Название родилось, очевидно, и по прямой ассоциации: дом протекал изнутри и был весь в подтеках снаружи, по всему фасаду, и потому что дом был милым, симпатичным, дружеским, но все-таки шаржем на быт при социализме. Без ванн в квартирах — к чему, есть ванны в коридорах, одна на две-три семьи, иди мойся, когда бывает горячая вода (правда, она бывает лишь два раза в неделю). Без кухонь — зачем, когда можно, сдав карточки, пообедать внизу, в общей столовой? Без передних — к чему эта барская блажь, когда можно раздеться у швейцара, к тому же похожего на горьковского Луку? Известный архитектор, строивший этот нелепый дом и собиравшийся в него въехать, в последний момент сбежал, поселившись в нормальной дореволюционной петербургской квартире, с ванной, кухней и даже передней.
Иоганн Зельцер, которого мы ласково звали Гаврюшей или Гавриком, по имени мальчика из катаевской повести «Белеет парус одинокий», первым взбунтовался и первым открыто, демонстративно стал жарить любимые им яичницы с салом и бифштексы с луком по-деревенски за неимением кухни — в уборной.
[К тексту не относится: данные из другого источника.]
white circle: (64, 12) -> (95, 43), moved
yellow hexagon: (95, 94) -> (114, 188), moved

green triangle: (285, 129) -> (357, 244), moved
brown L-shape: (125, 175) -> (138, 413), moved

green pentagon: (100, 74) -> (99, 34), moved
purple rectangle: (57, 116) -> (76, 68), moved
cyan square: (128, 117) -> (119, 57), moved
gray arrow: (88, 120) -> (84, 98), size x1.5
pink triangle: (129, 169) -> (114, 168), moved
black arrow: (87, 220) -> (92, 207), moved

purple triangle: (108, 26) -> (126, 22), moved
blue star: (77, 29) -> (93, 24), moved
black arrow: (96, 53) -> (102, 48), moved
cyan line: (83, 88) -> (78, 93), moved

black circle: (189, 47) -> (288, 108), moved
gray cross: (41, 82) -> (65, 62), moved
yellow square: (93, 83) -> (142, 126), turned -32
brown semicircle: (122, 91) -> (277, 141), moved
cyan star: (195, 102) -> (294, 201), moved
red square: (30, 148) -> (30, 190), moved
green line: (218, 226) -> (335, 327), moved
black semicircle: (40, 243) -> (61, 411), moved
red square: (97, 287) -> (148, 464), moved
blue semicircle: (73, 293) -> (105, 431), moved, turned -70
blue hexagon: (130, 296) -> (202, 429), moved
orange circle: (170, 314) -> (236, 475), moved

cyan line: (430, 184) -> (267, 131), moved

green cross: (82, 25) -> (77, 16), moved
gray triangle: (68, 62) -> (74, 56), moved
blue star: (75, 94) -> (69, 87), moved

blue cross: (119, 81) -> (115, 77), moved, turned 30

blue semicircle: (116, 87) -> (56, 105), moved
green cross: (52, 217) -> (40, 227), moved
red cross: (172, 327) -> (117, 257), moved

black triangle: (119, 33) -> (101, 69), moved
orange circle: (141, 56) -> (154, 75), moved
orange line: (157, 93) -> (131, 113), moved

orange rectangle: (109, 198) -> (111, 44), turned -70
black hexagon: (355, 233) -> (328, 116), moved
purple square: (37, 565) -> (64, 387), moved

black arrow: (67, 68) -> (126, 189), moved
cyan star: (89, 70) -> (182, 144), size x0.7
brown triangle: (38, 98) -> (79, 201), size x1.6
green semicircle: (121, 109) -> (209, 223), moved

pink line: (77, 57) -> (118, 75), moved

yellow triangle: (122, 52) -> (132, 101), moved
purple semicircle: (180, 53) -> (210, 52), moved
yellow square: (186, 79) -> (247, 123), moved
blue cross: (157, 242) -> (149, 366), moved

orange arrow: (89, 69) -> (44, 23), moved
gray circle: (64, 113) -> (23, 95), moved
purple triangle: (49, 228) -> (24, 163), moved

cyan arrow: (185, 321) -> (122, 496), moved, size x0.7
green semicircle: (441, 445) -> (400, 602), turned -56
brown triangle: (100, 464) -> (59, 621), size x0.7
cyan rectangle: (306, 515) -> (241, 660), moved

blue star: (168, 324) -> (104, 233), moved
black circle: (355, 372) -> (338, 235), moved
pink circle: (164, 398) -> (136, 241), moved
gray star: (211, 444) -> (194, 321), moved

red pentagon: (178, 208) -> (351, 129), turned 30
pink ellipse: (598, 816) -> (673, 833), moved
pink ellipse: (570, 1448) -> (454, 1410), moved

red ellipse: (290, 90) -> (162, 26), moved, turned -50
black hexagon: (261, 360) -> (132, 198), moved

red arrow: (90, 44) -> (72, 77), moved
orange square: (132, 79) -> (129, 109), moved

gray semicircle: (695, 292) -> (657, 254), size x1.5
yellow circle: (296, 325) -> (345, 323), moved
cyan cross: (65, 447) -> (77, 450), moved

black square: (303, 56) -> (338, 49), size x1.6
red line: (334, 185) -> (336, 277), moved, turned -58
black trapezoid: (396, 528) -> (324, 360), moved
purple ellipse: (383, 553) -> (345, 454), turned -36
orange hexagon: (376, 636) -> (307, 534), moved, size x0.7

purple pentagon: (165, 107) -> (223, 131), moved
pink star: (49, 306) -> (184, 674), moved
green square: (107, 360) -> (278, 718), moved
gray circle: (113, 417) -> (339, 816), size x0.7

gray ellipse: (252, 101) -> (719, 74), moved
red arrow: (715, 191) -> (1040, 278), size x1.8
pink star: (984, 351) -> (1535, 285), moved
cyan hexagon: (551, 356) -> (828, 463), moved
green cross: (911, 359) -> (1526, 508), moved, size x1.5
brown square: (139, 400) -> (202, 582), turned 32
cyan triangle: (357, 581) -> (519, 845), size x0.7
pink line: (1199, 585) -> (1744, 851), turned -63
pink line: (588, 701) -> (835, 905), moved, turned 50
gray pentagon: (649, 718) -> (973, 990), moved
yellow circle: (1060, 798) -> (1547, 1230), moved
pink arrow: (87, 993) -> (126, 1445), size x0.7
За ним робко последовали другие; до последнего мужественно держался один Чумандрин.
И все-таки в наивности, в нелепости, в неудобствах нашей «Слезы социализма» было нечто молодое, исполненное прелести и обаяния и неповторимое.
В этой нелепости было время, с его протестом против мещанского уклада, презрением к обжитому, желанием во что бы то ни стало поломать быт, лишь бы поломать…
Иоганн Зельцер пришел в «Слезу социализма» — и в литературу — из Одесского порта, с флота: он был сначала грузчиком, потом краснофлотцем.
С ухватками, походкой, жаргоном «братишки», коренастый, крепко стоящий на земле, легко воспламеняющийся и так же легко гаснущий, он был замечен Вишневским, обнародовавшим первый его талантливый рассказ; Вишневский же пленил его навечно — не только подражал ему коротким, рубленым, нервным письмом, но даже и ходил вразвалочку, как Вишневский, даже воздух рубил яростно кулаком, как, бывало, рубил, доказывая, Вишневский. Смешно сказать, но и манеру быстренько собирать вилкой еду в уголок тарелки заимствовал от Вишневского. Не думаю, что он делал это сознательно, — он был влюблен в Вишневского детской, наивной влюбленностью, переходившей в обожание, и если это порою и раздражало, то все-таки не могло не трогать своей безыскусственной наивностью.